**PROBLEM TO WORK ON**
Among the records, which lines hold the word "verb"? Pick them out.

**AVAILABLE DATA**
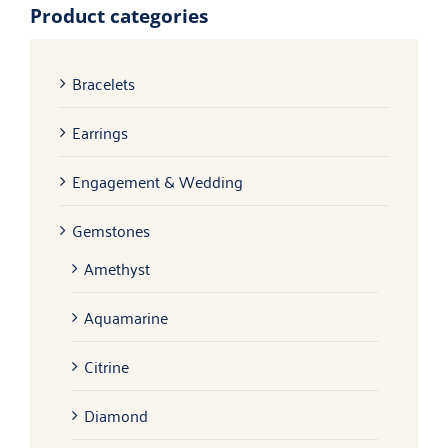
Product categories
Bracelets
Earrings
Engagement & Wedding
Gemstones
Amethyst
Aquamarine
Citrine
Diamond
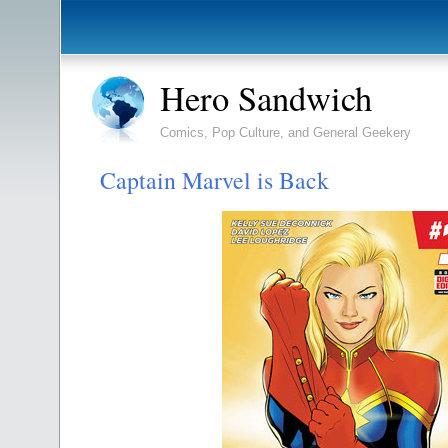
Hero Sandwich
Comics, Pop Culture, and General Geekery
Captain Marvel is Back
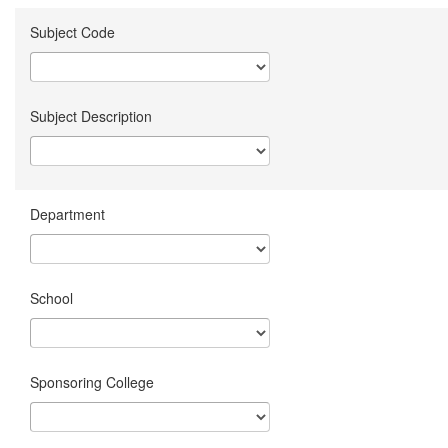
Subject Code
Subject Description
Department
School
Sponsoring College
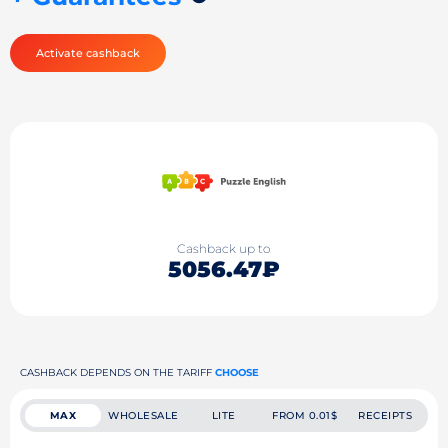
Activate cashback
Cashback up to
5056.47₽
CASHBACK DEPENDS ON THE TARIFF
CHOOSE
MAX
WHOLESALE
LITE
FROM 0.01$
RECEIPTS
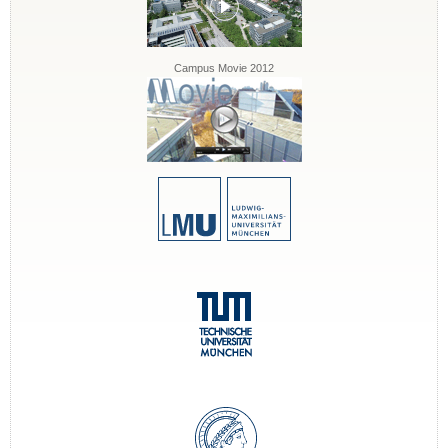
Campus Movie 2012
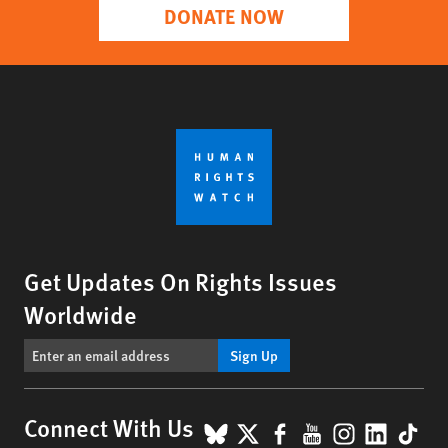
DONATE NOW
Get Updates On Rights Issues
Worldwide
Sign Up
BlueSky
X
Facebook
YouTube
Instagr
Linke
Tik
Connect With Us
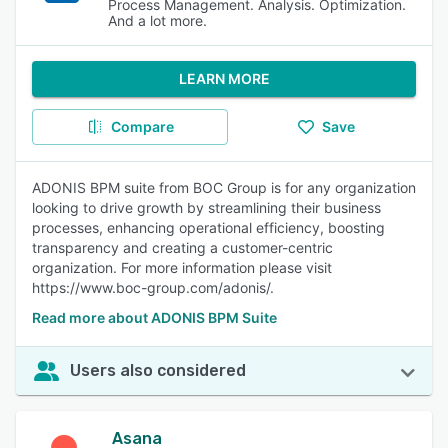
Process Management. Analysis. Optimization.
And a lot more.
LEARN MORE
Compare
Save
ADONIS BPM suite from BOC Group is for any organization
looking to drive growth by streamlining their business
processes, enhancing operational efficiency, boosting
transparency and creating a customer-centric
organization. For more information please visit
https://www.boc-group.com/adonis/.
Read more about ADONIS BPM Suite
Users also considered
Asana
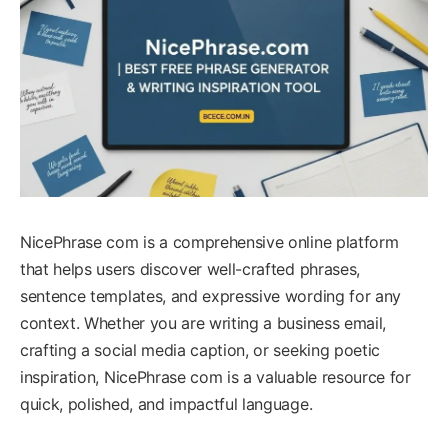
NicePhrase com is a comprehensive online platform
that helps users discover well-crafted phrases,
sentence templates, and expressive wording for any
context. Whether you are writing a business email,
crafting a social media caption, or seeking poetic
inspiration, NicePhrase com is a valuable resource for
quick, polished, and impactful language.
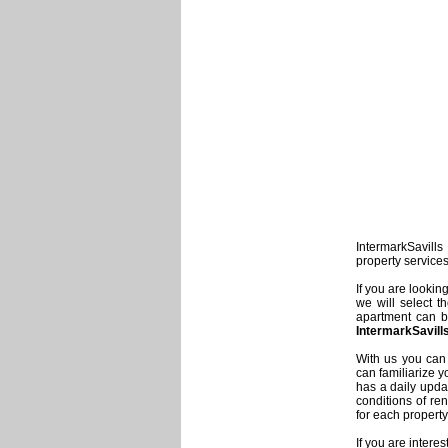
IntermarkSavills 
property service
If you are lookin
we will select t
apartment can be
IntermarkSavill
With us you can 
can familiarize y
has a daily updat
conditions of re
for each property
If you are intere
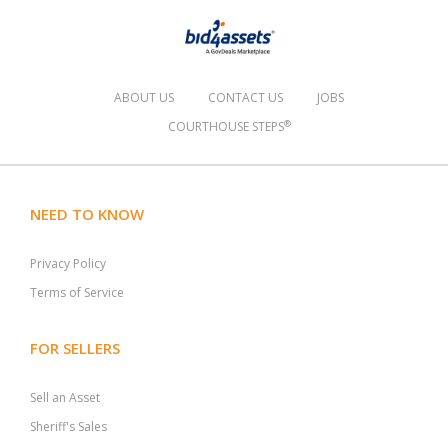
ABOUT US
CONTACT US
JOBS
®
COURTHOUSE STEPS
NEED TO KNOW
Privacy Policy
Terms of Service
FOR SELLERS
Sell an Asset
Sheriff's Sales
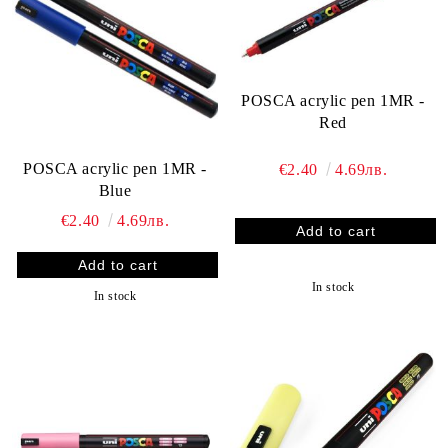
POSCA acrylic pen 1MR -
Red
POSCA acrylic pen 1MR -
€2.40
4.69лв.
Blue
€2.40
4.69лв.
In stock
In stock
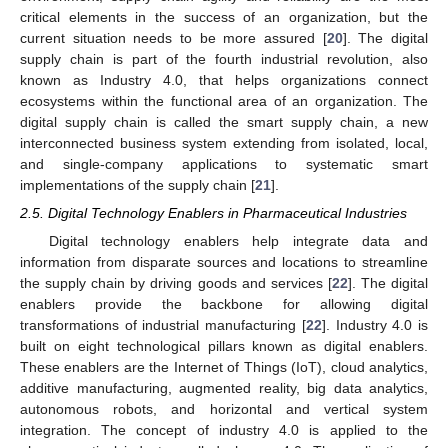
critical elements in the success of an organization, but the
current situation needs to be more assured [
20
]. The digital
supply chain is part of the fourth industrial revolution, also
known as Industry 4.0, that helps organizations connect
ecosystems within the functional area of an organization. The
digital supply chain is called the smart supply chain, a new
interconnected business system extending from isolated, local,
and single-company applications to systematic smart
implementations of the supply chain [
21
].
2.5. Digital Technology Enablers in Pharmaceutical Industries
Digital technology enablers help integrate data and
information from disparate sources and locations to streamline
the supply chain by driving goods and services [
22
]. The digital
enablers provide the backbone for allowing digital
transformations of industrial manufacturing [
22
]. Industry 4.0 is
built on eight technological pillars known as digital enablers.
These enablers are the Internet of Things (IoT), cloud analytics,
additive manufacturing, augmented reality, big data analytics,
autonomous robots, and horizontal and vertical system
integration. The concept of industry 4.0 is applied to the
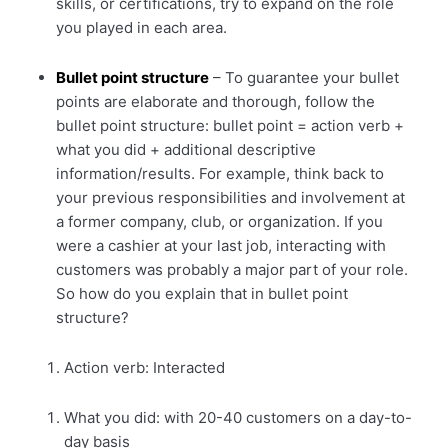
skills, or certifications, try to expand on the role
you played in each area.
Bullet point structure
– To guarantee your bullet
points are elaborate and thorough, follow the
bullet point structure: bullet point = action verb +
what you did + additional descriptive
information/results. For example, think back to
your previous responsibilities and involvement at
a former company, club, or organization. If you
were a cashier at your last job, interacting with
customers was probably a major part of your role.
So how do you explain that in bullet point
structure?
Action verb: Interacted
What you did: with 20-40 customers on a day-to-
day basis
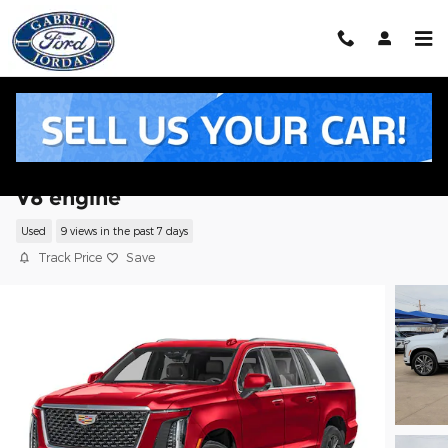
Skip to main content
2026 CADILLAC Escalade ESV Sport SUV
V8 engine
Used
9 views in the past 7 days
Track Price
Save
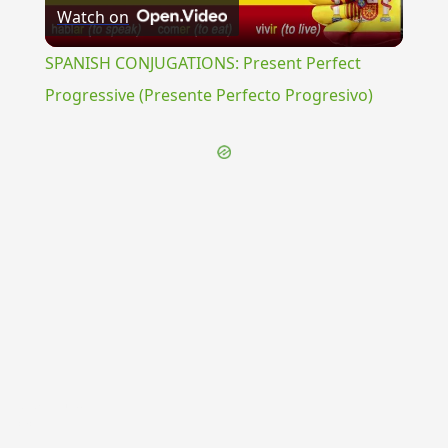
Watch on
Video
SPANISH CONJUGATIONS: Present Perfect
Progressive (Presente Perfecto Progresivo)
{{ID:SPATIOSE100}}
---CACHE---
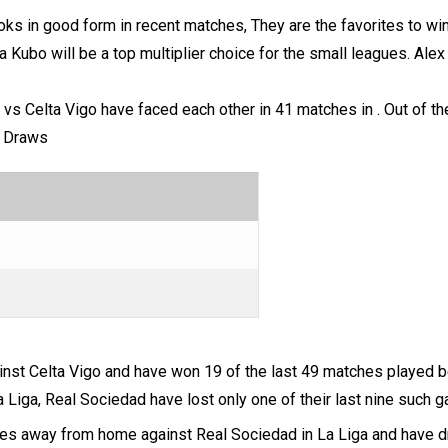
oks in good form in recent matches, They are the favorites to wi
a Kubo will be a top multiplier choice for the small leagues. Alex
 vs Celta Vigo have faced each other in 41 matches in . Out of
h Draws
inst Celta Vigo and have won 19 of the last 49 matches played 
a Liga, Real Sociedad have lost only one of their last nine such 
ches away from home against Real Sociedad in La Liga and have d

--

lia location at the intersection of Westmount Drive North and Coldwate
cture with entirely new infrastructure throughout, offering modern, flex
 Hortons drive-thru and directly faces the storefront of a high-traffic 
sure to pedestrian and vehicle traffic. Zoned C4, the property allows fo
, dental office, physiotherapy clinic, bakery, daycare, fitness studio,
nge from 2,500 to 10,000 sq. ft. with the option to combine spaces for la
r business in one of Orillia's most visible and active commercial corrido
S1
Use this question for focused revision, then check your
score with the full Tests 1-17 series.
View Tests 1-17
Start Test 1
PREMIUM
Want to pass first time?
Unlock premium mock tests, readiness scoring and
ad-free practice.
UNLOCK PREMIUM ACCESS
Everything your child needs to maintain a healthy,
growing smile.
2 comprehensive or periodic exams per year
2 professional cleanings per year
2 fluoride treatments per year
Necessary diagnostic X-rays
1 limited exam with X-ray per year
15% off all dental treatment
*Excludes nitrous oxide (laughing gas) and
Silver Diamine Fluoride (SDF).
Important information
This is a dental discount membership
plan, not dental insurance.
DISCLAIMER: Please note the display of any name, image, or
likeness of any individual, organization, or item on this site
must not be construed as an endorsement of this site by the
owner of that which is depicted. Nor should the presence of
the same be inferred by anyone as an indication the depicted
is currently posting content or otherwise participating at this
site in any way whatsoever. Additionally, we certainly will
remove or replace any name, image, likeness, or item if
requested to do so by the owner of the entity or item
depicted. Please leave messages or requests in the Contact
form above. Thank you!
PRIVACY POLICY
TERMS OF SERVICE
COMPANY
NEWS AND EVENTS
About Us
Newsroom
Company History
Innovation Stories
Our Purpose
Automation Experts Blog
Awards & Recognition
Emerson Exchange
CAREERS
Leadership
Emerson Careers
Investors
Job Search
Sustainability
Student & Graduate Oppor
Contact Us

* * *

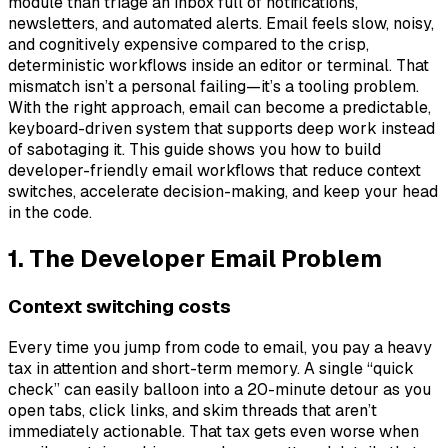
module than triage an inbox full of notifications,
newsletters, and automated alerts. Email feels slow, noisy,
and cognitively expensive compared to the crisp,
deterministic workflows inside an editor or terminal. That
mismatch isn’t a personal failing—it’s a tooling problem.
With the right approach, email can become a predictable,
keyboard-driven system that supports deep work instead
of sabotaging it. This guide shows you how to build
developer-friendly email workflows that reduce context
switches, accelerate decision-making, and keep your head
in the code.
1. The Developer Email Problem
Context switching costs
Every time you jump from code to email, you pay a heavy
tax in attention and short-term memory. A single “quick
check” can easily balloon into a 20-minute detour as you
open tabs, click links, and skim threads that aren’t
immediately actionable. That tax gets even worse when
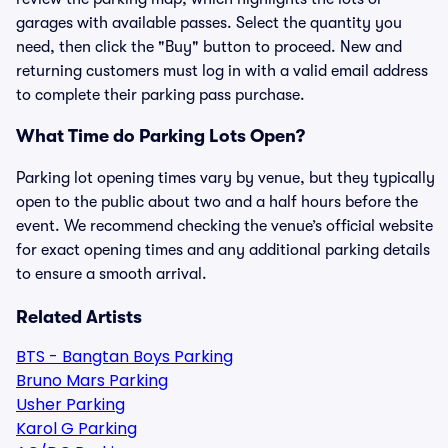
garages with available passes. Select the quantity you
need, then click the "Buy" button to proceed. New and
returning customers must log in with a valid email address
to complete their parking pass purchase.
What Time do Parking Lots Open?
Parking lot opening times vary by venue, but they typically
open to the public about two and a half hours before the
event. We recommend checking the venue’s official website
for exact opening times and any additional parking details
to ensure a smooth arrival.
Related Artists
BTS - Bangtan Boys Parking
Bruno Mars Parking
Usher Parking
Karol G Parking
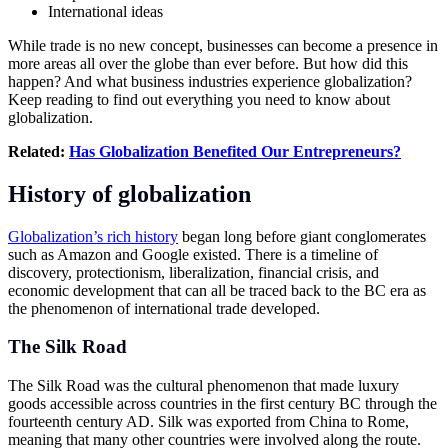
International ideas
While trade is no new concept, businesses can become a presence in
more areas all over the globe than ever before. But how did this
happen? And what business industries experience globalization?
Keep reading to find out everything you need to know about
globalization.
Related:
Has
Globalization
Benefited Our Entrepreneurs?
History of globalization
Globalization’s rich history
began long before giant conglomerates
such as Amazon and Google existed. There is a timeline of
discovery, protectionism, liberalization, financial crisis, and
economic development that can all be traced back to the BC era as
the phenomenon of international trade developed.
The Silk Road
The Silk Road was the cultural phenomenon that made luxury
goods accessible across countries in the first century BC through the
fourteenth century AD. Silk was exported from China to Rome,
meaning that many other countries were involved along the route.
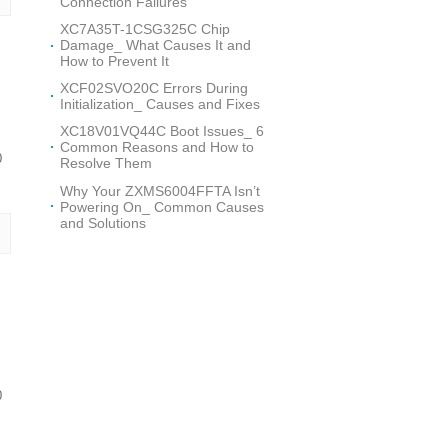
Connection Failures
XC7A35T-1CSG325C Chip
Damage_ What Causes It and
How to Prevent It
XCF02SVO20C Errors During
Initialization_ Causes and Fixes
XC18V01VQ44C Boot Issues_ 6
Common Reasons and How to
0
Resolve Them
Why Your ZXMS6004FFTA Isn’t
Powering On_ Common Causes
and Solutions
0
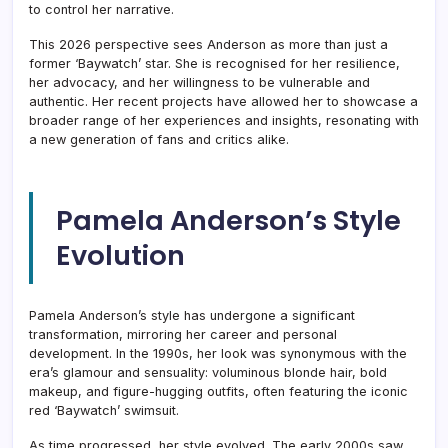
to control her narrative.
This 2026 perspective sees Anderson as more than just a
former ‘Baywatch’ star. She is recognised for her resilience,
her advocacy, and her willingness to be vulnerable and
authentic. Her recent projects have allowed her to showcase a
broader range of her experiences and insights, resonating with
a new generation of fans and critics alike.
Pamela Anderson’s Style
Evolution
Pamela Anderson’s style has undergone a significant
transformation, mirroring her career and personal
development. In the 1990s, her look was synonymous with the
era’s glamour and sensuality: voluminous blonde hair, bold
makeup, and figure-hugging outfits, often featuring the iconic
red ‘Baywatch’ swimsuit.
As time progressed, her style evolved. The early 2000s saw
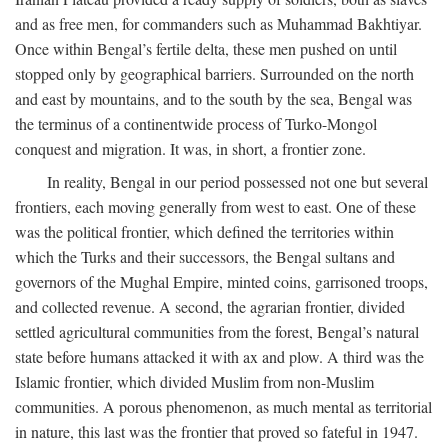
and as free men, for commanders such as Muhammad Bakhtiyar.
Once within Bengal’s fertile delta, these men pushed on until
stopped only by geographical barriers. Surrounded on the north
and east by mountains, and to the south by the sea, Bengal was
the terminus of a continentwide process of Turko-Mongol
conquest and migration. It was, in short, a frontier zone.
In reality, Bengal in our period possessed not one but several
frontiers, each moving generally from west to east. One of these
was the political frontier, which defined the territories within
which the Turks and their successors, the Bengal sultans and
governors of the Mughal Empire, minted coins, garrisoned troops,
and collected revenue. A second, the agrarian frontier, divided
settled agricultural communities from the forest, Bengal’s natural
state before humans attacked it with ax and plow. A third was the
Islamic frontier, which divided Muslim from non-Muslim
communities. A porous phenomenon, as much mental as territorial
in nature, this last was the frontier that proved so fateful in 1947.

**RESULT**
bullet point structure: bullet point = action verb +
Action verb: Interacted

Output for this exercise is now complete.